Я сразу поняла, что он имеет в виду, поэтому ответила с усмешкой:
– Прав.
– Вот видите, а вы не верили мне, – с веселым прищуром заметил он.
– Спасибо вам, – проникновенно проговорила я в ответ.
– Не за что, – махнул рукой старичок и наконец перешел к делу: – Так где там мой амулет?..
– А… Вот, – я немного замялась, прежде чем протянуть ему крест, завернутый в носовой платочек. – Только с ним что-то произошло странное…
– Матерь божья, – протянул удивленно Карл Генрихович, увидев свой крест во всей красе.
– Я, правда, не знаю, что с ним стало, – быстро заговорила я, пытаясь оправдаться. – В последнем мире он был в полном порядке, а здесь оказался вот в таком ужасном виде…

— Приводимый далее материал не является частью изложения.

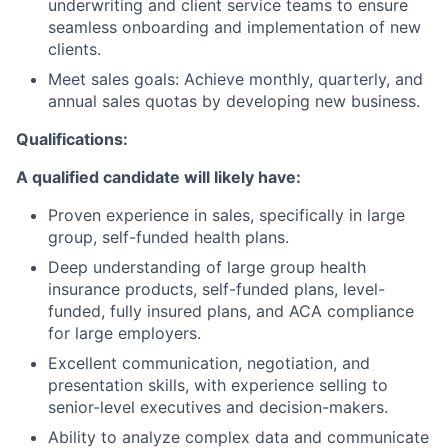
underwriting and client service teams to ensure
seamless onboarding and implementation of new
clients.
Meet sales goals: Achieve monthly, quarterly, and
annual sales quotas by developing new business.
Qualifications:
A qualified candidate will likely have:
Proven experience in sales, specifically in large
group, self-funded health plans.
Deep understanding of large group health
insurance products, self-funded plans, level-
funded, fully insured plans, and ACA compliance
for large employers.
Excellent communication, negotiation, and
presentation skills, with experience selling to
senior-level executives and decision-makers.
Ability to analyze complex data and communicate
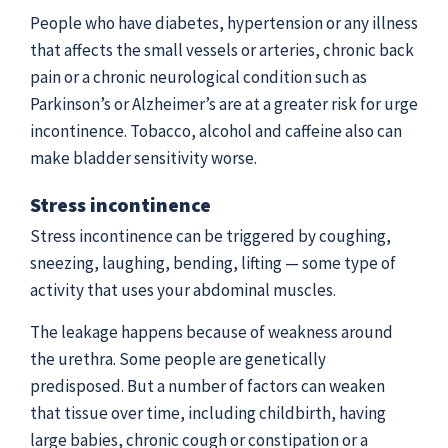
People who have diabetes, hypertension or any illness
that affects the small vessels or arteries, chronic back
pain or a chronic neurological condition such as
Parkinson’s or Alzheimer’s are at a greater risk for urge
incontinence. Tobacco, alcohol and caffeine also can
make bladder sensitivity worse.
Stress incontinence
Stress incontinence can be triggered by coughing,
sneezing, laughing, bending, lifting — some type of
activity that uses your abdominal muscles.
The leakage happens because of weakness around
the urethra. Some people are genetically
predisposed. But a number of factors can weaken
that tissue over time, including childbirth, having
large babies, chronic cough or constipation or a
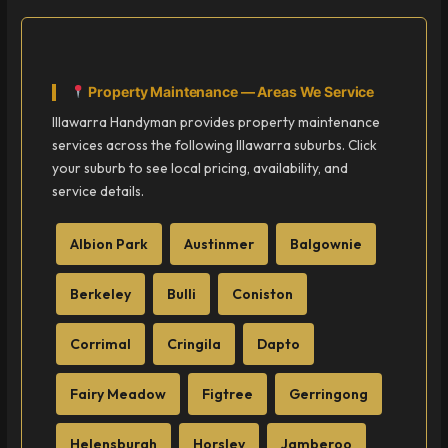
Property Maintenance — Areas We Service
Illawarra Handyman provides property maintenance
services across the following Illawarra suburbs. Click
your suburb to see local pricing, availability, and
service details.
Albion Park
Austinmer
Balgownie
Berkeley
Bulli
Coniston
Corrimal
Cringila
Dapto
Fairy Meadow
Figtree
Gerringong
Helensburgh
Horsley
Jamberoo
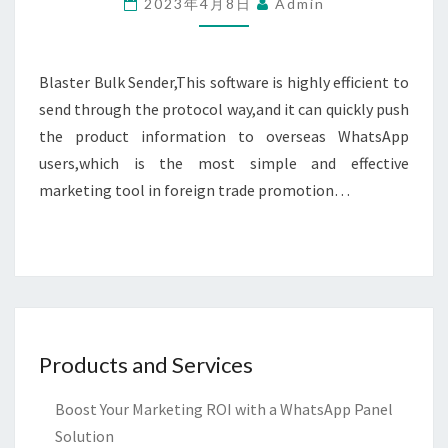
2023年4月8日
Admin
V7.1.3
Blaster Bulk Sender,This software is highly efficient to
send through the protocol way,and it can quickly push
the product information to overseas WhatsApp
users,which is the most simple and effective
marketing tool in foreign trade promotion…
Products and Services
Boost Your Marketing ROI with a WhatsApp Panel
Solution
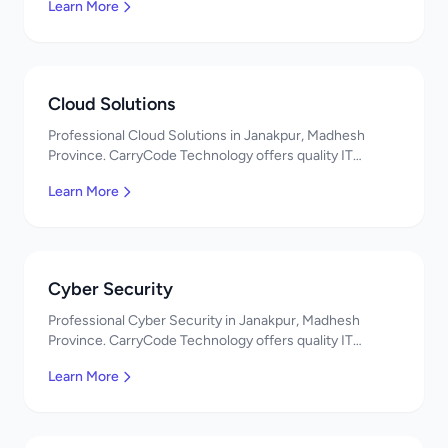
Learn More
Cloud Solutions
Professional Cloud Solutions in Janakpur, Madhesh
Province. CarryCode Technology offers quality IT
solutions. नमस्ते! Contact us!
Learn More
Cyber Security
Professional Cyber Security in Janakpur, Madhesh
Province. CarryCode Technology offers quality IT
solutions. नमस्ते! Contact us!
Learn More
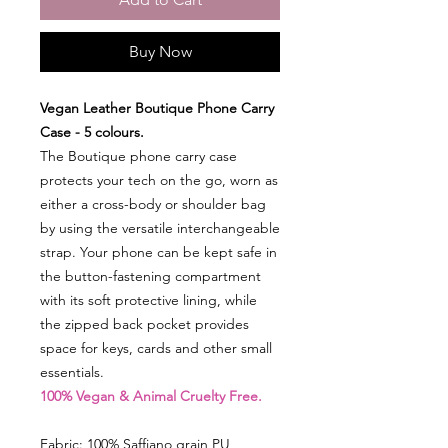
Buy Now
Vegan Leather Boutique Phone Carry
Case - 5 colours.
The Boutique phone carry case
protects your tech on the go, worn as
either a cross-body or shoulder bag
by using the versatile interchangeable
strap. Your phone can be kept safe in
the button-fastening compartment
with its soft protective lining, while
the zipped back pocket provides
space for keys, cards and other small
essentials.
100% Vegan & Animal Cruelty Free.
Fabric: 100% Saffiano grain PU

– Это-то как раз можно объяснить, – задумчиво вздохнул старик. – Поскольку перемещалось только ваше сознание, то и вместо самого амулета с вами путешествовала лишь его проекция… Поэтому вы и не видели на нем реальных повреждений… Дайте-ка я посмотрю поближе…
Карл Генрихович собрался было забрать у меня крестик, как вдруг тот начал светиться. Однако этот свет был не совсем похож на тот, что окутывал меня во время перемещений. Он был слишком ярким, слепящим, похожим на вспышку. А потом вокруг него возникла воронка. Она увеличивалась с каждым мгновением, желая втянуть в себя Карла Генриховича и меня. Я закричала, пытаясь сопротивляться этой неведомой силе.
– Катя! – сквозь нарастающий гул в ушах услышала я свое собственное имя, а после показалось, что кто-то схватил меня за плечо.
Но в следующую секунду силы мои кончились, и я, все-таки оказавшись внутри воронки, понеслась по некому тоннелю то ли вперед, то ли вниз. Я завизжала и крепко зажмурилась, даже боясь смотреть вперед.